= TASK BRIEF =
Two lines mark the range in the entries below: the one holding "Technical specs" and the one holding "The full webinar is available to watch online". Set down those two and all lines between them, exactly.
---------- RECORDS SHOWN
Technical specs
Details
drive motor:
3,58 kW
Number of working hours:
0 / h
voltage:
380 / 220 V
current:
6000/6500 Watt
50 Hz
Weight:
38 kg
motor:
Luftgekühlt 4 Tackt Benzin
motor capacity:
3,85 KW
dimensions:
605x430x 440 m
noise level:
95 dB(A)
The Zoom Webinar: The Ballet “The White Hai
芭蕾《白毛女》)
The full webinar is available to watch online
--------------------
---------- RECORDS SHOWN
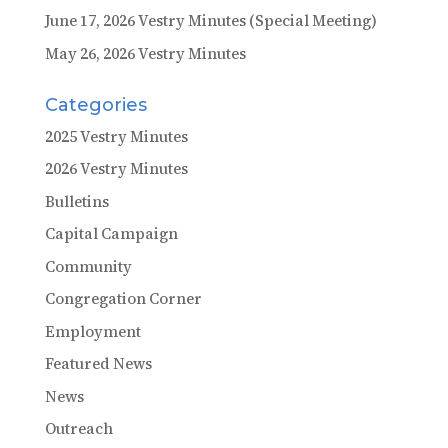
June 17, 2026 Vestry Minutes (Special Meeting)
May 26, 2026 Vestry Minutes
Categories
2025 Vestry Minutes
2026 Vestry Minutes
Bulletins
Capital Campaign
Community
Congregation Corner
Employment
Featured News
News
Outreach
--------------------
---------- RECORDS SHOWN
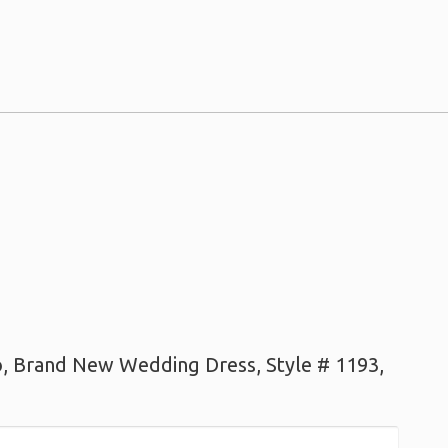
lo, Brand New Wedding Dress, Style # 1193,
--------------------
= EXPECTED ANSWER =
Technical specs
Details
drive motor:
3,58 kW
Number of working hours:
0 / h
voltage:
380 / 220 V
current:
6000/6500 Watt
50 Hz
Weight:
38 kg
motor:
Luftgekühlt 4 Tackt Benzin
motor capacity:
3,85 KW
dimensions:
605x430x 440 m
noise level:
95 dB(A)
The Zoom Webinar: The Ballet “The White Hai
芭蕾《白毛女》)
The full webinar is available to watch online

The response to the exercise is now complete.